MATLAB Examples

Generate a Quasi-Random Point Set

This example shows how to use haltonset to construct a 2-D Halton quasi-random point set.

Create a haltonset object p, that skips the first 1000 values of the sequence and then retains every 101st point.

rng default  % For reproducibility
p = haltonset(2,'Skip',1e3,'Leap',1e2)
p = 

Halton point set in 2 dimensions (89180190640991 points)

Properties:
              Skip : 1000
              Leap : 100
    ScrambleMethod : none

The object p encapsulates properties of the specified quasi-random sequence. The point set is finite, with a length determined by the Skip and Leap properties and by limits on the size of point set indices.

Use scramble to apply reverse-radix scrambling.

p = scramble(p,'RR2')
p = 

Halton point set in 2 dimensions (89180190640991 points)

Properties:
              Skip : 1000
              Leap : 100
    ScrambleMethod : RR2

Use net to generate the first 500 points.

X0 = net(p,500);

This is equivalent to

X0 = p(1:500,:);

Values of the point set X0 are not generated and stored in memory until you access p using net or parenthesis indexing.

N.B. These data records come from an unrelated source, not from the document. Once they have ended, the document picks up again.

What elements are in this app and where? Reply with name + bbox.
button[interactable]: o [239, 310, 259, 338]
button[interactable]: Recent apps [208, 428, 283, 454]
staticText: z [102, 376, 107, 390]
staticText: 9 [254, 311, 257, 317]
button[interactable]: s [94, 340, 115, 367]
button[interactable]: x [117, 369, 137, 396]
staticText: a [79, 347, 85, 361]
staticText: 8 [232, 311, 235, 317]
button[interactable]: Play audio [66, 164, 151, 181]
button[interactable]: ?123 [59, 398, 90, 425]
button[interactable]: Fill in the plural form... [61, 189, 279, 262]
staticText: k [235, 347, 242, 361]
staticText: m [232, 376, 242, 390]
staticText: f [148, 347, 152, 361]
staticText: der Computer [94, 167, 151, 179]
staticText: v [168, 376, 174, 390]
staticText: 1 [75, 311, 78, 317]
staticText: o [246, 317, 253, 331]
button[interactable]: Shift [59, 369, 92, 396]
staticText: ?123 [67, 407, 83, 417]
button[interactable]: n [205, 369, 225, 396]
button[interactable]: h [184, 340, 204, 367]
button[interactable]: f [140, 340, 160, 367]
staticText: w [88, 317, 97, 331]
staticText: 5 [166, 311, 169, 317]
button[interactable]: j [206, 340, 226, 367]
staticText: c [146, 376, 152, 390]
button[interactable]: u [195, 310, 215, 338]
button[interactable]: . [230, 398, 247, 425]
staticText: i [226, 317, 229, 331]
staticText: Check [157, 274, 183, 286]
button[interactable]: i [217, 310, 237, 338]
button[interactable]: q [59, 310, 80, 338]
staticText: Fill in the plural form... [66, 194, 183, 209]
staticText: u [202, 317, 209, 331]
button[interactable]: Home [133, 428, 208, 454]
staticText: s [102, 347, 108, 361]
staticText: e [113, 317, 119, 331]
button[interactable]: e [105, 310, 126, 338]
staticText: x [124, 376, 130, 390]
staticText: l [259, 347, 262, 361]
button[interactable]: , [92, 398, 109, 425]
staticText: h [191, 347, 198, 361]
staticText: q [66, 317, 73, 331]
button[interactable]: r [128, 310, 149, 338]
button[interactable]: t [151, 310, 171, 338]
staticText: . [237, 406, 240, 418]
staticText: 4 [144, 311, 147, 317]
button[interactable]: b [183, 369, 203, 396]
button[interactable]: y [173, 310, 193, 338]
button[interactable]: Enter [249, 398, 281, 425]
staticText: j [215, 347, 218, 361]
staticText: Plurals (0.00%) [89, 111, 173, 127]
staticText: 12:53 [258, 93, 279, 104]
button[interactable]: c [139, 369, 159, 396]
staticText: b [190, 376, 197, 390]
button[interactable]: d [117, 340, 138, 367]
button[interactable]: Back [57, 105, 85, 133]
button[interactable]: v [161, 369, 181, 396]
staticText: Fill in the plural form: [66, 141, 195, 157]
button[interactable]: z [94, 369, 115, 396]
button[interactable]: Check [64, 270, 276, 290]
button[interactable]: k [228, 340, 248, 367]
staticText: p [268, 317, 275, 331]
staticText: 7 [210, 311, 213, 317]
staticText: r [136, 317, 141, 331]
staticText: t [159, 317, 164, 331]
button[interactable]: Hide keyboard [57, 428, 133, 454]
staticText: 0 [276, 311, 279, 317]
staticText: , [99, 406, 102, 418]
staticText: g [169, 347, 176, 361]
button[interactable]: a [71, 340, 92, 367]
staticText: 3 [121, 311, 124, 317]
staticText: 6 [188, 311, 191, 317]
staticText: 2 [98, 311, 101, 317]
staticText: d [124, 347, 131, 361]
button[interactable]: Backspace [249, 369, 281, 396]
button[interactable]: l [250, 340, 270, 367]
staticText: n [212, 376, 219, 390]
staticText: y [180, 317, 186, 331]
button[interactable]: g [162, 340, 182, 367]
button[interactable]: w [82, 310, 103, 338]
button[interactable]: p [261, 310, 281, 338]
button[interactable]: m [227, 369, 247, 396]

To appreciate the nature of quasi-random numbers, create a scatter plot of the two dimensions in X0.

scatter(X0(:,1),X0(:,2),5,'r')
axis square
title('{\bf Quasi-Random Scatter}')

Compare this to a scatter of uniform pseudorandom numbers generated by the rand function.

X = rand(500,2);
scatter(X(:,1),X(:,2),5,'b')
axis square
title('{\bf Uniform Random Scatter}')

The quasi-random scatter appears more uniform, avoiding the clumping in the pseudorandom scatter.

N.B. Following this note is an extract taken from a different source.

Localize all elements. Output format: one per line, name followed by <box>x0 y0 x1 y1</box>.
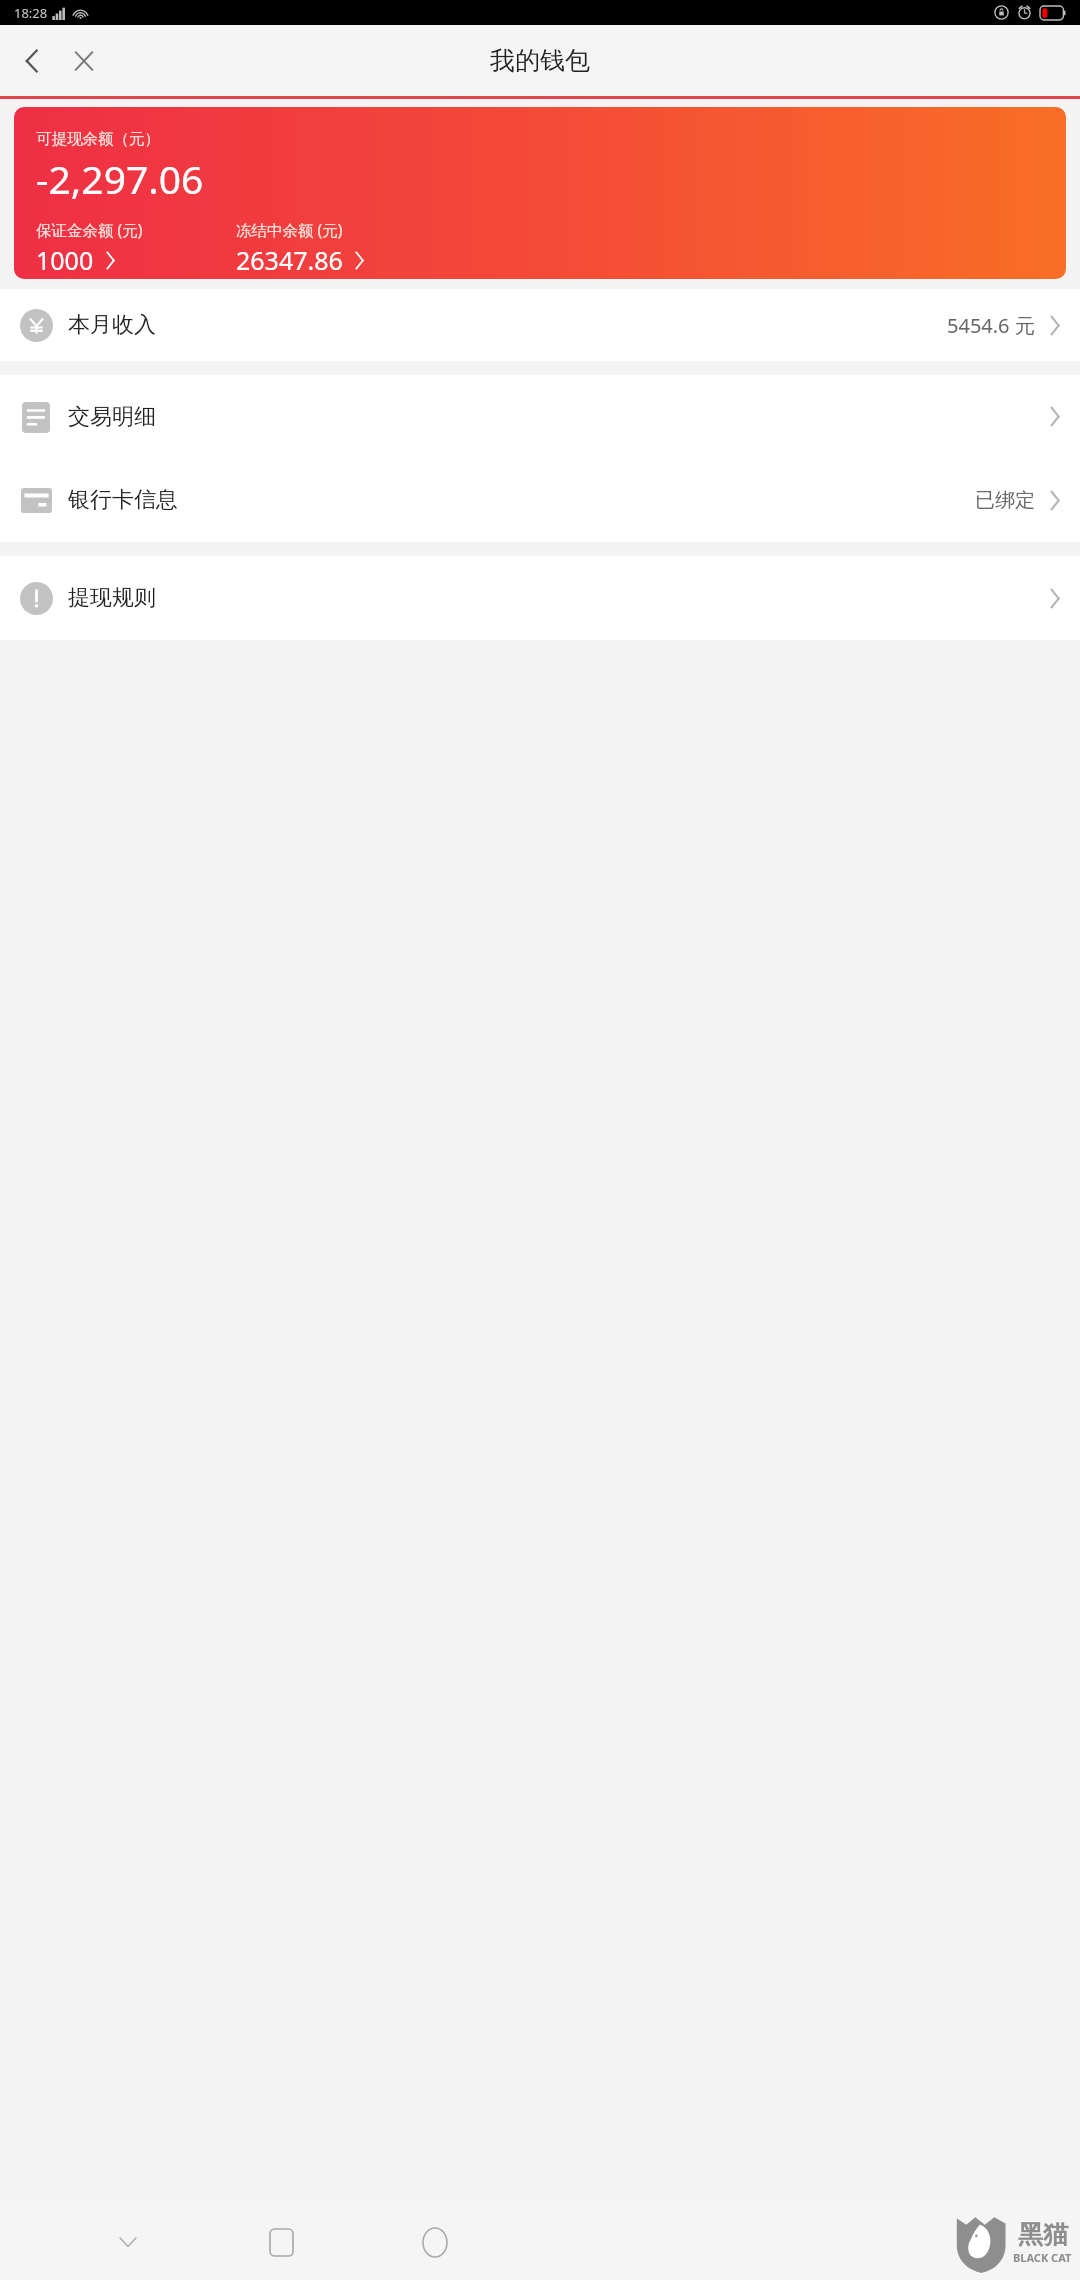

In a statistical sense, quasi-random numbers are too uniform to pass traditional tests of randomness. For example, a Kolmogorov-Smirnov test, performed by kstest, is used to assess whether or not a point set has a uniform random distribution. When performed repeatedly on uniform pseudorandom samples, such as those generated by rand, the test produces a uniform distribution of p-values.

nTests = 1e5;
sampSize = 50;
PVALS = zeros(nTests,1);
for test = 1:nTests
    x = rand(sampSize,1);
    [h,pval] = kstest(x,[x,x]);
    PVALS(test) = pval;
end

histogram(PVALS,100)
h = findobj(gca,'Type','patch');
xlabel('{\it p}-values')
ylabel('Number of Tests')

The results are quite different when the test is performed repeatedly on uniform quasi-random samples.

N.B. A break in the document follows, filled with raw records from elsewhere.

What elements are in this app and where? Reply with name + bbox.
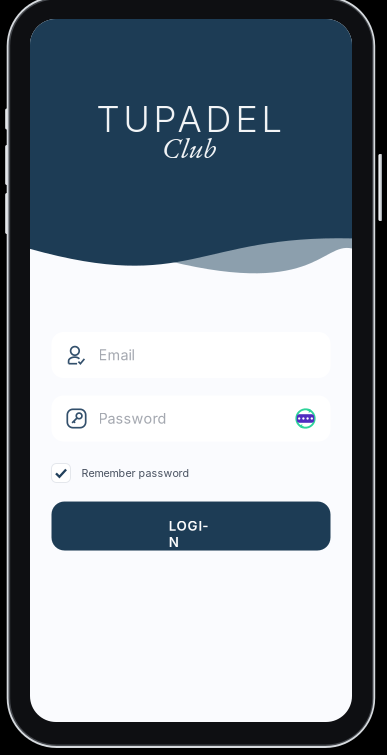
button[interactable]: Email	[52, 332, 330, 378]
staticText: Remember password	[82, 466, 190, 479]
button[interactable]: LOGIN	[52, 502, 330, 550]
button[interactable]: Remember password	[52, 464, 330, 482]
staticText: TUPADEL	[97, 97, 281, 141]
staticText: Password	[98, 410, 166, 427]
staticText: Club	[162, 129, 216, 167]
staticText: Email	[98, 346, 134, 364]
button[interactable]: Password	[52, 396, 330, 442]
staticText: LOGIN	[169, 518, 213, 534]
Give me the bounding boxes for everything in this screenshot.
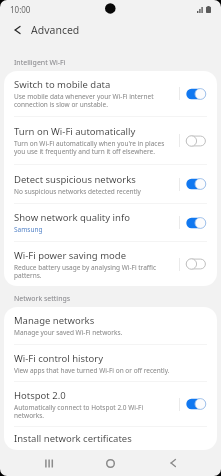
staticText: Automatically connect to Hotspot 2.0 Wi-… (14, 403, 144, 420)
button[interactable]: Recent apps (30, 451, 67, 475)
button[interactable]: Wi-Fi control history (4, 345, 217, 381)
button[interactable]: Manage networks (4, 307, 217, 344)
staticText: Detect suspicious networks (14, 173, 136, 186)
staticText: Wi-Fi control history (14, 352, 104, 365)
button[interactable]: Switch to mobile data (4, 71, 217, 116)
staticText: Advanced (31, 23, 80, 37)
staticText: No suspicious networks detected recently (14, 187, 141, 196)
button[interactable]: Turn on Wi-Fi automatically (4, 117, 217, 164)
button[interactable]: Show network quality info (186, 217, 206, 229)
button[interactable]: Detect suspicious networks (4, 165, 217, 203)
staticText: Manage your saved Wi-Fi networks. (14, 328, 123, 337)
staticText: Intelligent Wi-Fi (14, 58, 66, 68)
button[interactable]: Install network certificates (4, 427, 217, 450)
staticText: Manage networks (14, 314, 95, 327)
button[interactable]: Show network quality info (4, 204, 217, 241)
staticText: Install network certificates (14, 432, 132, 445)
button[interactable]: Detect suspicious networks (186, 178, 206, 190)
button[interactable]: Wi-Fi power saving mode (4, 242, 217, 286)
staticText: Turn on Wi-Fi automatically when you're … (14, 139, 165, 156)
button[interactable]: Wi-Fi power saving mode (186, 258, 206, 270)
button[interactable]: Back (154, 451, 191, 475)
button[interactable]: Home (92, 451, 129, 475)
button[interactable]: Back (9, 22, 25, 38)
button[interactable]: Hotspot 2.0 (186, 398, 206, 410)
button[interactable]: Hotspot 2.0 (4, 382, 217, 426)
staticText: Use mobile data whenever your Wi-Fi inte… (14, 92, 154, 109)
button[interactable]: Turn on Wi-Fi automatically (186, 135, 206, 147)
staticText: 10:00 (10, 4, 31, 15)
staticText: Switch to mobile data (14, 78, 111, 91)
staticText: Hotspot 2.0 (14, 389, 66, 402)
staticText: Show network quality info (14, 211, 130, 224)
staticText: Turn on Wi-Fi automatically (14, 125, 136, 138)
staticText: View apps that have turned Wi-Fi on or o… (14, 366, 170, 375)
staticText: Samsung (14, 225, 43, 234)
button[interactable]: Switch to mobile data (186, 88, 206, 100)
staticText: Network settings (14, 294, 71, 304)
staticText: Wi-Fi power saving mode (14, 249, 126, 262)
staticText: Reduce battery usage by analysing Wi-Fi … (14, 263, 157, 280)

p = haltonset(1,'Skip',1e3,'Leap',1e2);
p = scramble(p,'RR2');

nTests = 1e5;
sampSize = 50;
PVALS = zeros(nTests,1);
for test = 1:nTests
    x = p(test:test+(sampSize-1),:);
    [h,pval] = kstest(x,[x,x]);
    PVALS(test) = pval;
end

histogram(PVALS,100)
xlabel('{\it p}-values')
ylabel('Number of Tests')

Small p-values call into question the null hypothesis that the data are uniformly distributed. If the hypothesis is true, about 5% of the p-values are expected to fall below 0.05. The results are remarkably consistent in their failure to challenge the hypothesis.